In the initial release cut of the film, when bare-chested Kirk Douglas walks away after John Wayne leaves his room, Douglas was nude. In other versions, the scene is cut just before Douglas' buttocks are revealed.
The 49-year-old Kirk Douglas performed most of his own stunts.
"[after shooting down two bad guys] Lomax: Mine hit the ground first. Taw Jackson: Mine was taller."

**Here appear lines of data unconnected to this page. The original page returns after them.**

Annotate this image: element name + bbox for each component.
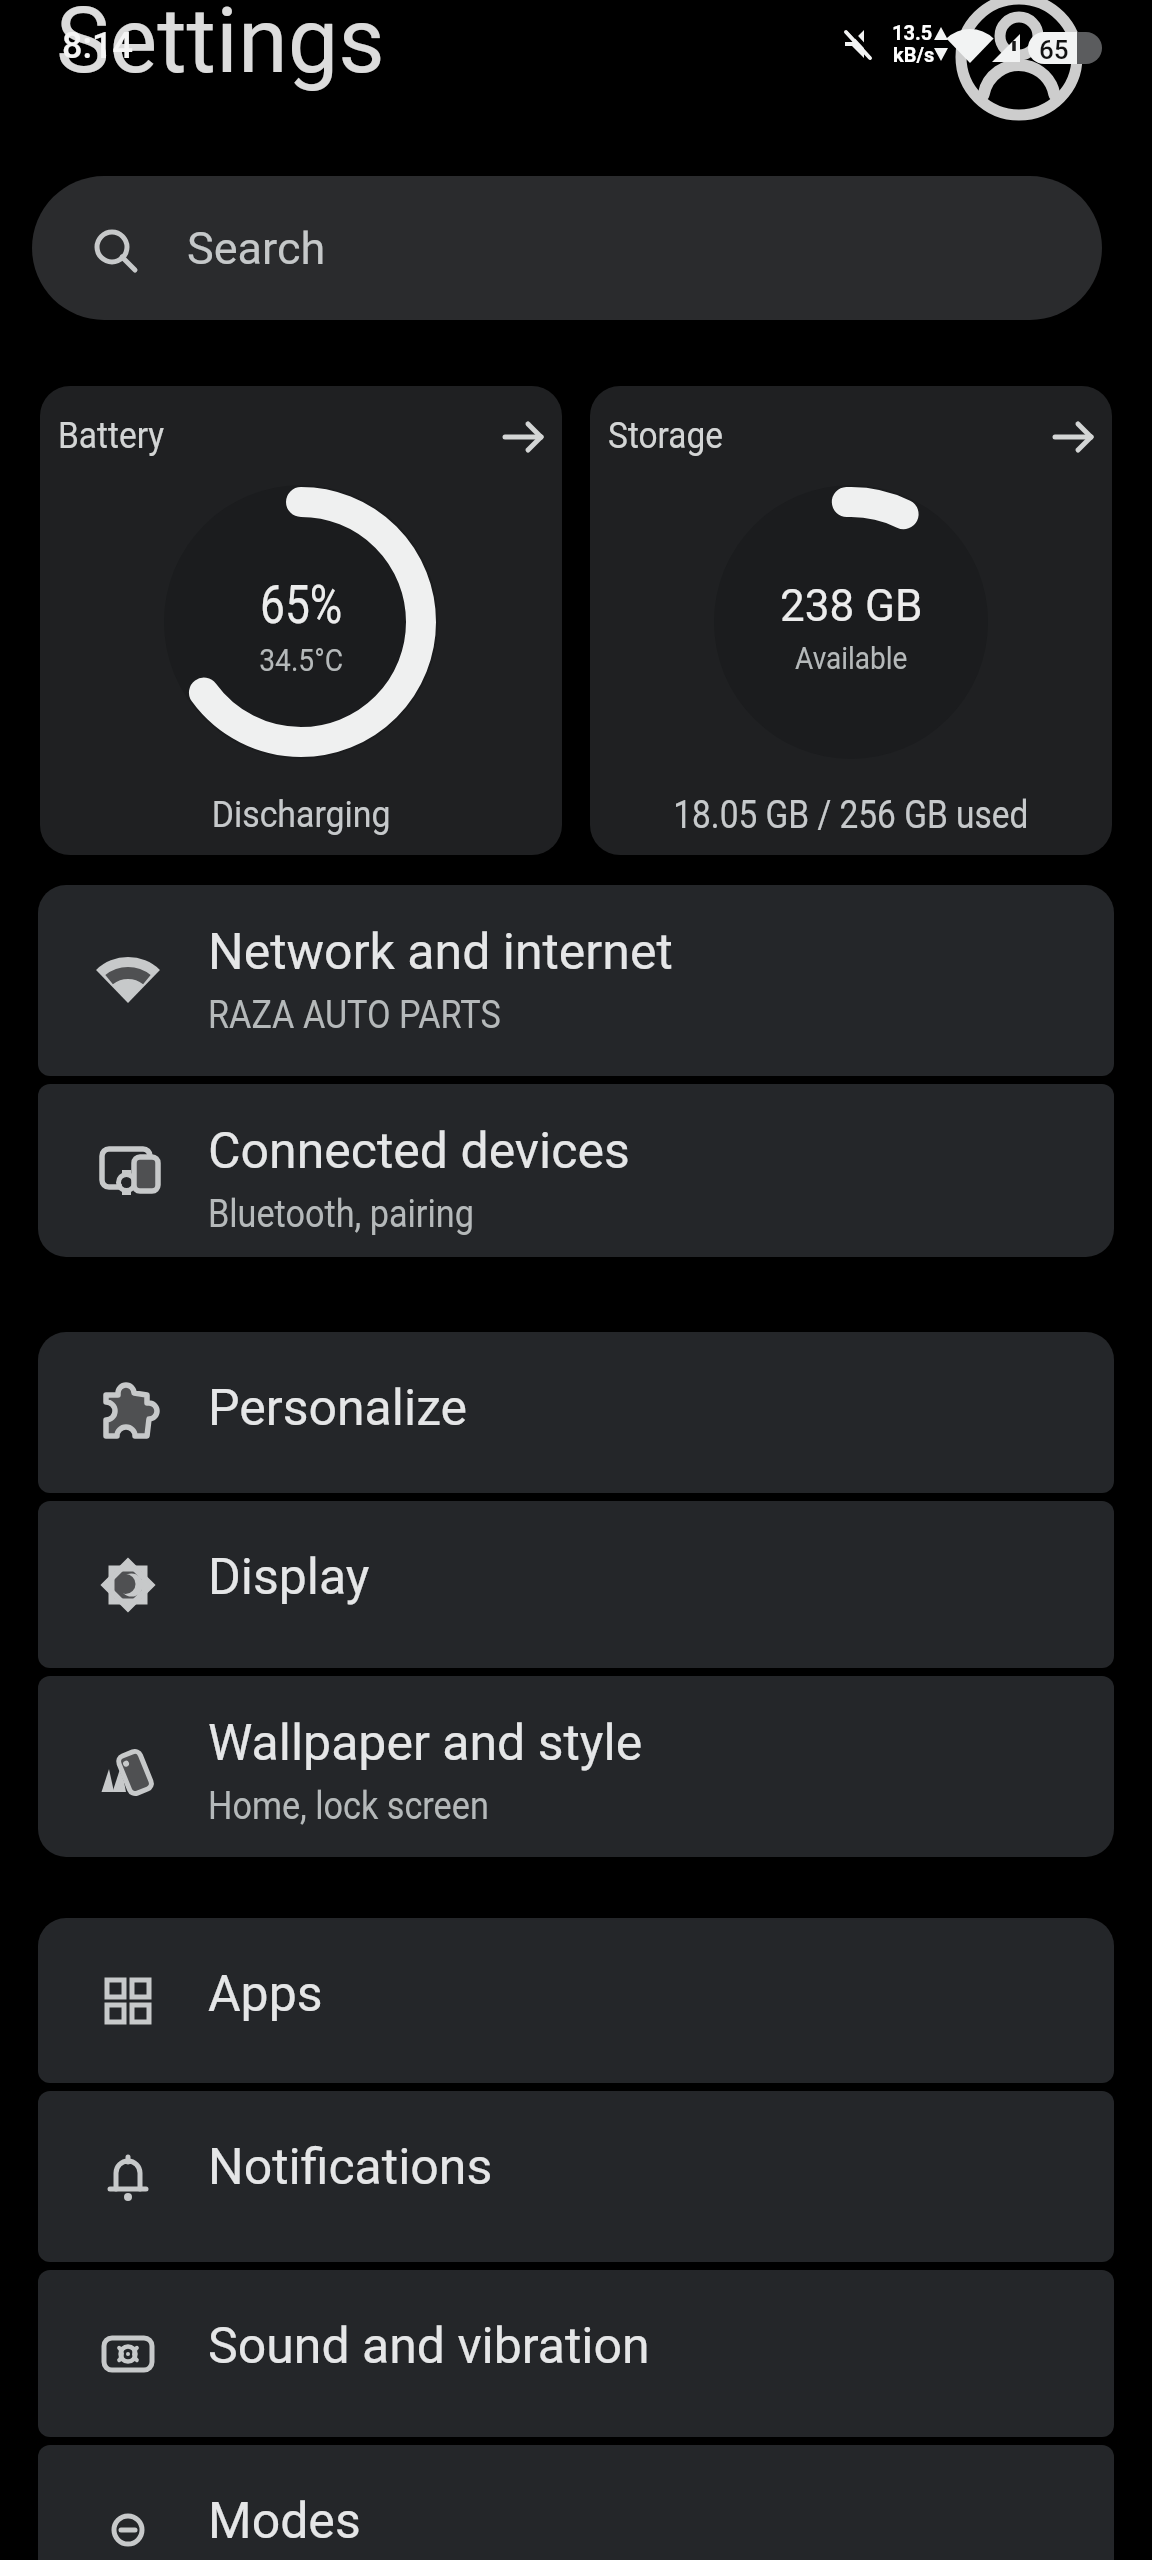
staticText: Apps (208, 1965, 323, 2024)
staticText: 65% (260, 573, 343, 636)
staticText: 34.5°C (259, 642, 344, 678)
button[interactable]: Modes (38, 2445, 1114, 2560)
staticText: Notifications (208, 2138, 493, 2197)
button[interactable]: Display (38, 1501, 1114, 1668)
staticText: 8:14 (62, 25, 133, 67)
staticText: kB/s (893, 43, 935, 66)
staticText: 65 (1039, 35, 1069, 65)
staticText: Personalize (208, 1379, 468, 1438)
staticText: 18.05 GB / 256 GB used (673, 793, 1029, 838)
staticText: Wallpaper and style (208, 1714, 643, 1773)
button[interactable]: Sound and vibration (38, 2270, 1114, 2437)
staticText: Display (208, 1548, 370, 1607)
staticText: Network and internet (208, 923, 673, 982)
staticText: Bluetooth, pairing (208, 1192, 474, 1237)
button[interactable] (955, 0, 1083, 121)
staticText: Home, lock screen (208, 1784, 489, 1829)
staticText: Sound and vibration (208, 2317, 650, 2376)
staticText: Battery (58, 415, 165, 457)
staticText: RAZA AUTO PARTS (208, 993, 501, 1038)
button[interactable]: Search (32, 176, 1102, 320)
button[interactable]: Wallpaper and style (38, 1676, 1114, 1857)
staticText: Storage (608, 415, 723, 457)
staticText: Modes (208, 2492, 361, 2551)
staticText: Connected devices (208, 1122, 630, 1181)
staticText: Settings (56, 0, 385, 94)
button[interactable]: Personalize (38, 1332, 1114, 1493)
staticText: Available (795, 639, 908, 677)
button[interactable]: Notifications (38, 2091, 1114, 2262)
staticText: Search (187, 222, 326, 275)
button[interactable]: Network and internet (38, 885, 1114, 1076)
staticText: 238 GB (780, 580, 923, 632)
button[interactable]: Connected devices (38, 1084, 1114, 1257)
staticText: Discharging (212, 794, 391, 836)
button[interactable]: Battery (40, 386, 562, 855)
button[interactable]: Apps (38, 1918, 1114, 2083)
staticText: 13.5 (892, 21, 933, 44)
button[interactable]: Storage (590, 386, 1112, 855)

"Lomax: Well, I guess you don't know about his new toy - a little iron-plated thing he calls "The War Wagon." Taw Jackson: It takes an average shipment of fifty thousand in gold from Emmett to the railhead in El Paso 43 1/2 miles away. Lomax: Then there are a few guards... Taw Jackson: Thirty-three of 'em. Twenty-eight outriders and five in the coach. Each man is armed with a Henry repeating rifle, two Colts and two hundred rounds of ammunition. Lomax: What's all this got to do with me? Taw Jackson: We're going to take that wagon. Lomax: We are? Have you taken a look lately at the cemetery in Emmett? There's a bunch of cheap wooden crosses in one corner all kind of crowded in together. That's the tribute to the last fools who tried to stop The War Wagon. Like facts? A dollar fifteen for the casket, twelve cents for the crosses - Pierce foots the bill. A dollar twenty seven seems a poor price for a man's life - especially mine."